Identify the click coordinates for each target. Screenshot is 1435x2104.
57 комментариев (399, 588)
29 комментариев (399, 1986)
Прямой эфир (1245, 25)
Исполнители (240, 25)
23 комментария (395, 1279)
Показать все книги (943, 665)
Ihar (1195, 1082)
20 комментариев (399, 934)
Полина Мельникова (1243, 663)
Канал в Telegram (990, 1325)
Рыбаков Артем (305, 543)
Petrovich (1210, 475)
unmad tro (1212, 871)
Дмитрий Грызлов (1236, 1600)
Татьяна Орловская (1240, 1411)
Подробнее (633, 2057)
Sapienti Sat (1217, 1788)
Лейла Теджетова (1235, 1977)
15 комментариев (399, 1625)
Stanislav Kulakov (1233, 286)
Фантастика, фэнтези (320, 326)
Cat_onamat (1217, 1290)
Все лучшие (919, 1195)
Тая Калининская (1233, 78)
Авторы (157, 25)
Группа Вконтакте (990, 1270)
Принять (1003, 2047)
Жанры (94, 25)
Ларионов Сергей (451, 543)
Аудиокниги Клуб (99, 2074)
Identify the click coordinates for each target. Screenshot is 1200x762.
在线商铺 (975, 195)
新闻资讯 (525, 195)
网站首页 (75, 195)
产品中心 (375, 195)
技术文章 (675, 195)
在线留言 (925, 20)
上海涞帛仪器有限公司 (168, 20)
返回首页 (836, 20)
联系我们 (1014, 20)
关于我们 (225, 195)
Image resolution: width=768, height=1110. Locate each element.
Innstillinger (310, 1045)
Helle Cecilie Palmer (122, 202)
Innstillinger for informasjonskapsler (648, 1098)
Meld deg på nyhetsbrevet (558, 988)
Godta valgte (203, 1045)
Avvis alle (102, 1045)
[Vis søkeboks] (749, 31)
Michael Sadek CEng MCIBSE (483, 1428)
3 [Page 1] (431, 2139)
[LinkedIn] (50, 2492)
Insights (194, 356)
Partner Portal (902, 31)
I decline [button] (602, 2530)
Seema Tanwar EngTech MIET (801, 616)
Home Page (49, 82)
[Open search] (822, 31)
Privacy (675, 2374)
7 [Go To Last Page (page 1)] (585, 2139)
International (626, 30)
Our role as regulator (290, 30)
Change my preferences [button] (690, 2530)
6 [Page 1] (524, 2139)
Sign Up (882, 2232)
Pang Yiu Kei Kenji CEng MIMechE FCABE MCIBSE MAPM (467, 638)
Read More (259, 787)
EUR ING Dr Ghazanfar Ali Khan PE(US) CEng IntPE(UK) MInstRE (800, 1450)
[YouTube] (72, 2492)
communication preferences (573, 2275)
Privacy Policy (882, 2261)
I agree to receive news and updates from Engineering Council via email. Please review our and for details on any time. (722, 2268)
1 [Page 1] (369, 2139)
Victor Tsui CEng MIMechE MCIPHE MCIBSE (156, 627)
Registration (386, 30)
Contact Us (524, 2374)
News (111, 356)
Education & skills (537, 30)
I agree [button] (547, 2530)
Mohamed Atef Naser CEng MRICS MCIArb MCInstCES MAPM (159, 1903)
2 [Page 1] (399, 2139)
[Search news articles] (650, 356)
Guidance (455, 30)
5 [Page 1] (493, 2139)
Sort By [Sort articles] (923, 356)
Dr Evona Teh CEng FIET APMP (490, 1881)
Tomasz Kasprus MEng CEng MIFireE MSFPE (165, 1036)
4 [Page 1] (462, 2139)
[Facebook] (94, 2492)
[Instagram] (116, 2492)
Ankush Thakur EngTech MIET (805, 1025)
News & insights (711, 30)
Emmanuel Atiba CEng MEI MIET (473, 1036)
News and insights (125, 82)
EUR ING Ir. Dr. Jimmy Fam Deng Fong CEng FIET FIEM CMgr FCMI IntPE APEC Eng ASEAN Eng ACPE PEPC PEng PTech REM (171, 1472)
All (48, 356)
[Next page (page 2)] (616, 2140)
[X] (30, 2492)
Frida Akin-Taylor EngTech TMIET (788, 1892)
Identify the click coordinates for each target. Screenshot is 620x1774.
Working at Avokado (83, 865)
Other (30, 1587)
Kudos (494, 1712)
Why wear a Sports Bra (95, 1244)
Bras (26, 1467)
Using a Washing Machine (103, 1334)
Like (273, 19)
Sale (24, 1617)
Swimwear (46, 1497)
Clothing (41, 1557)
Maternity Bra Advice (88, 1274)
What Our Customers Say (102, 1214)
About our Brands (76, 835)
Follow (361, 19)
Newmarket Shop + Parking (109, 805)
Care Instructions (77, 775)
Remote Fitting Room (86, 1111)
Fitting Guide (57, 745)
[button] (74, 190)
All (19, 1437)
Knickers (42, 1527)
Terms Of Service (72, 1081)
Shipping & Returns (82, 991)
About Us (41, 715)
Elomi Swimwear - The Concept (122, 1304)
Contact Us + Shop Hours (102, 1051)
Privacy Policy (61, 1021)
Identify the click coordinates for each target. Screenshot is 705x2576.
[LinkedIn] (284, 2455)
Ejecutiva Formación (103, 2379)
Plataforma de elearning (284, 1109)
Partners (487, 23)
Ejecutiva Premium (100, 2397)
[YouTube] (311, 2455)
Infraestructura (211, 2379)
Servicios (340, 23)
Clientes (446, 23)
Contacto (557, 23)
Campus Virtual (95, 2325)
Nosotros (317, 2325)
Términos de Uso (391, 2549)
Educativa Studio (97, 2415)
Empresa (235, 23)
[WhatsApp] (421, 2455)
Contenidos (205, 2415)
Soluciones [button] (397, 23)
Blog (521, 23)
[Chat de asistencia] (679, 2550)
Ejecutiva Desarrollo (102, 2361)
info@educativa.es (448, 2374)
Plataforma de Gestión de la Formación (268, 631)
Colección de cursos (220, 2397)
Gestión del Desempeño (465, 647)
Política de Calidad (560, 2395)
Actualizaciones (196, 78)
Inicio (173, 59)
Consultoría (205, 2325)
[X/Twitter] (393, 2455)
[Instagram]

* * *

Every line above in which the word "Screenshot" occurs needs to be copied.

Identify the click coordinates for each target. Screenshot is 1435x2104.
Identify the click coordinates for each target. Screenshot is 1200x762.
Identify the click coordinates for each target. Screenshot is 620x1774.
Identify the click coordinates for each target. Screenshot is 705x2576.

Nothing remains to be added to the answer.